Tidak heranlah jika generasi muda merasakan adanya kekosongan, merasakan kehidupan sebagai irama datar yang tidak menimbulkan rangsangan dan kegairahan sama sekali.
Jenis kepemimpinan kolektif yang mengendalikan keduhidupan bangsa sekarang ini memang dianggap sebagai penyebab timbulnya rasa seperti ini. Teknokrasi yang didukung oleh kepatuhan hierarkis dari kelompok militer menghasilkan hilangnya sifat-sifat menonjol dari kepemimpinan bangsa, karena pada sistem pemerintahan terknokratis tekanan diberikan kepada penciptaan dan pengembangan cara kerja bersama dalam sebuah program umum. Atau dengan kata lain, kepada penumbuhan semangat “main bersama” (team playing). Selama permainan bersama dapat dipelihara, tidak dianggap merugikan untuk kehilangan kepemimpinan yang menonjol.
Kepemimpinan tanpa ada yang menonjol inilah yang sebenamya melandasi ketidakpuasan yang telah meluas di masyarakat dewasa ini. Terutama di kalangan mudanya. Tidak ada seorang pemimpin pun dapat ditunjuk sebagai biang keladi kelesuan kehidupan dewasa ini, tetapi begitu pula tidak ada seorang pemimpin pun dapat menjadi sumber inspirasi bagi bangsa secara keseluruhan.
Dengan melihat kepada latar belakang kehidupan kepemimpinan bangsa yang seperti inilah ingin ditinjau perbandingan kepemimpinan, untuk nantinya kita akan mampu menggambarkan kepemimpinan bangsa yang sebagaimana sebenamya dapat mengatasi kelesuan hidup bangsa di masa depan.
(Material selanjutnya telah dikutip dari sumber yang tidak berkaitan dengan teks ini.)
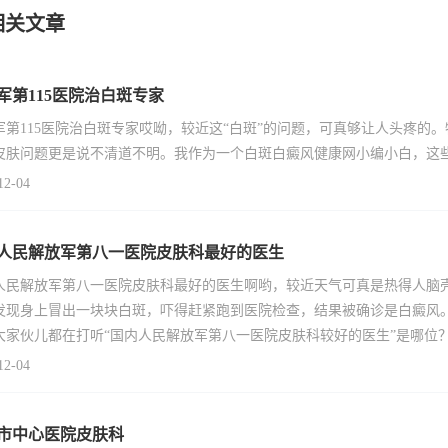
相关文章
军第115医院治白斑专家
军第115医院治白斑专家哎呦，较近这“白斑”的问题，可真够让人头疼的
皮肤问题更是说不清道不明。我作为一个白斑白癜风健康网小编小白，这些
12-04
人民解放军第八一医院皮肤科最好的医生
人民解放军第八一医院皮肤科最好的医生啊哟，较近天气可真是热得人脑壳
发现身上冒出一块块白斑，吓得赶紧跑到医院检查，结果被确诊是白癜风
大家伙儿都在打听“国内人民解放军第八一医院皮肤科较好的医生”是哪位
12-04
市中心医院皮肤科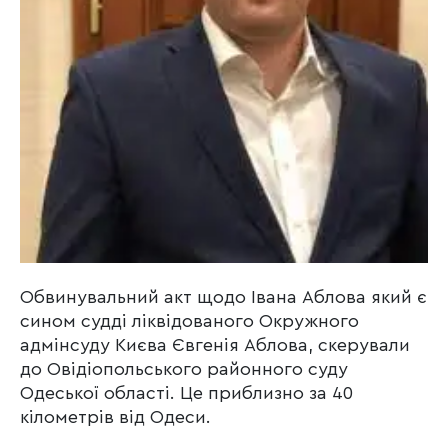
Обвинувальний акт щодо Івана Аблова який є
сином судді ліквідованого Окружного
адмінсуду Києва Євгенія Аблова, скерували
до Овідіопольського районного суду
Одеської області. Це приблизно за 40
кілометрів від Одеси.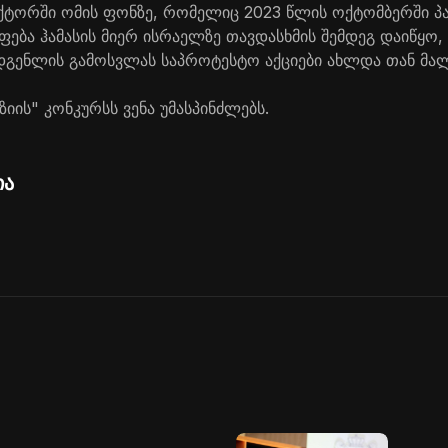
სექტორში ომის ფონზე, რომელიც 2023 წლის ოქტომბერში 
ება ჰამასის მიერ ისრაელზე თავდასხმის შემდეგ დაიწყო,
გენლის გამოსვლას საპროტესტო აქციები ახლდა თან მალ
იის" კონკურსს ვენა უმასპინძლებს.
ია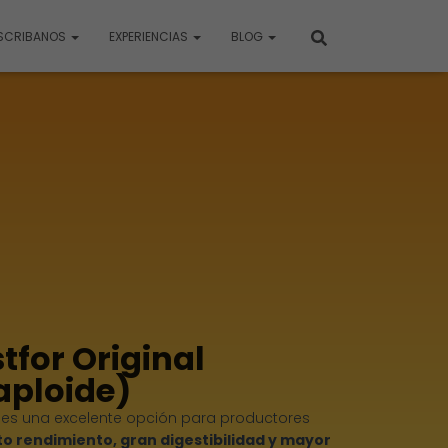
SCRIBANOS
EXPERIENCIAS
BLOG
tfor Original
aploide)
es una excelente opción para productores
lto rendimiento, gran digestibilidad y mayor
Kepemimpinan dapat dibagi dalam berbagai pembagian, terserah dari sudut mana kita memandangnya. Dari sudut kuantitas, kepemimpinan dapat dibagi menjadi kepemimpinan kolektif dan kepemimpinan individual/perorangan. Dari sudut jenisnya, dapat dikenal pembagian pada kepemimpinan tradisional (adat, agama, suku bangsa, dan sebagainya) dan kepemimpinan dinamis (ketentaraan, perusahaan modem, akademis, lingkungan wilayah, dan seterusnya).
Pengelihatan status akan menunjukkan adanya kepemimpinan formal maupun informal. Terakhir dari sudut pandangan fungsinya, kepemimpinan meliputi kepemimpinan ‘pencipta kesadaran’ (solidarity makers) dan administrateurs.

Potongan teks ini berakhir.